Tidbits off the Internet for the Zenith 28 clone made in Argentina:
1.) 200 to 300 C.I. engines. 2.) 38 mm (1.5") throttle bore. Unlike Carter and Rochester, this carburetor has a removable venturi sleeve similar to the Zenith 28/228. I wish Daytona would share the sleeve diameter. This carburetor mounted on a 261 intake manifold will be 1.5" opening up to 1-11/16?". (My first thought, flow turbulence?) 3.) On a Jeep forum, a member contacted Daytonparts.com and a salesman made the statement that, "Our Daytona Universal replacement 1bbl carburetor will flow up to 195 cfm." Unfortunately it wasn't stated if that spec was @ 1.5" or 3.0" Hg. Note: At 1.5" Hg., a previous old posting here (May 55 Hot Rod) says 182 cfm was measured on the Rochester B made for the 261. 4.) There are options, that only a retail business can purchase, but these were not described. 5.) The manual says the adjustable main jet is preset for most engines for a correct fuel/air ratio. (My thought, yeah and bullfrogs have wings). For altitudes above 3500ft, follow the adjustment procedure (as described). Some owners have reported, at lower altitudes, they had to drive a distance, stop, re-tweak one revolution then repeat until it ran best. Last step was readjust idle speed to OEM spec.
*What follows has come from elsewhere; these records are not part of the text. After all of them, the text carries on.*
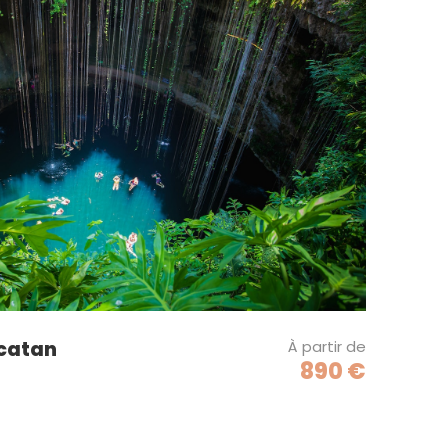
ucatan
À partir de
890 €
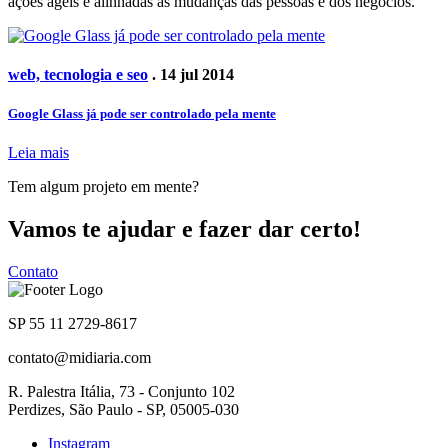
ações ágeis e alinhadas às mudanças das pessoas e dos negócios.
web, tecnologia e seo
. 14 jul 2014
Google Glass já pode ser controlado pela mente
Leia mais
Tem algum projeto em mente?
Vamos te ajudar e fazer dar certo!
Contato
SP 55 11 2729-8617
contato@midiaria.com
R. Palestra Itália, 73 - Conjunto 102
Perdizes, São Paulo - SP, 05005-030
Instagram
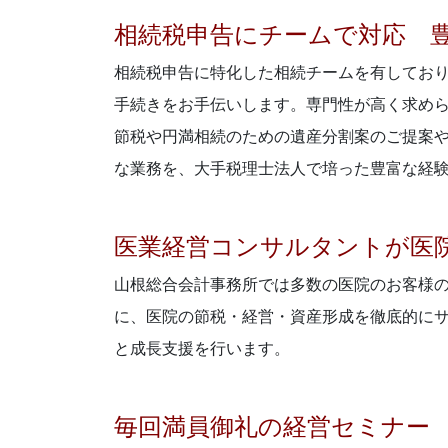
相続税申告にチームで対応 
相続税申告に特化した相続チームを有してお
手続きをお手伝いします。専門性が高く求め
節税や円満相続のための遺産分割案のご提案
な業務を、大手税理士法人で培った豊富な経
医業経営コンサルタントが医
山根総合会計事務所では多数の医院のお客様
に、医院の節税・経営・資産形成を徹底的に
と成長支援を行います。
毎回満員御礼の経営セミナー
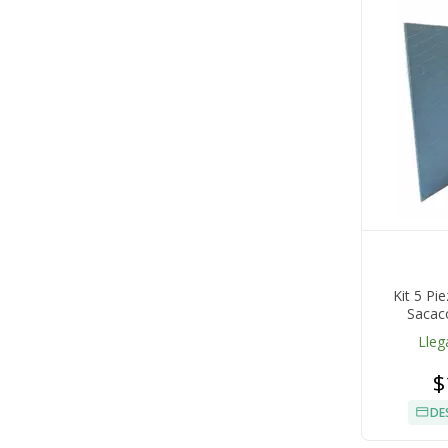
Kit 5 Pi
Sacac
Lleg
$
DE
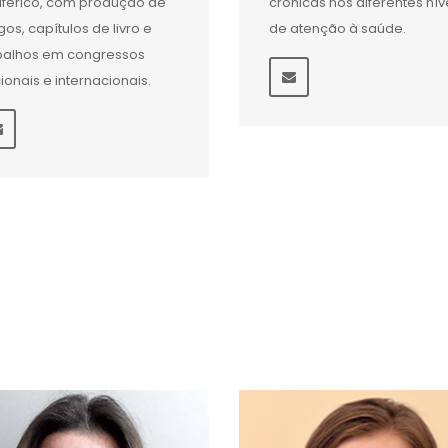
iférico, com produção de
crônicas nos diferentes nív
igos, capítulos de livro e
de atenção à saúde.
balhos em congressos
ionais e internacionais.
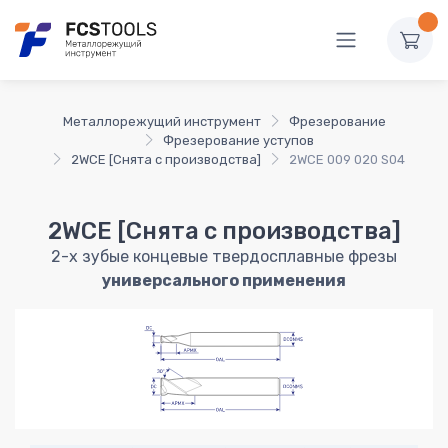
Металлорежущий инструмент
Фрезерование
Фрезерование уступов
2WCE [Снята с производства]
2WCE 009 020 S04
2WCE [Снята с производства]
2-х зубые концевые твердосплавные фрезы
универсального применения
Personally I would avoid buying any Chinese made carburetors (automobile, string weeder, chainsaw etc.) especially off of ebay. There is no quality control. Buy from a USA company (even if they import) that will provide timely replacement parts and have good technical support. A business that will take it when stuff hits the fan.
Excellent, thanks for all the added information Buoymaker. Im sure it will be helpful to those interested in these carbs. As stated before, im still very happy with its performance. I would be hard pressed to tell the difference between the UN2 and the Rochester B. Its good to have another option, and if you want to go for a dual carb or triple carb setup and don't want to hassle with older carbs, this is a good way to go also.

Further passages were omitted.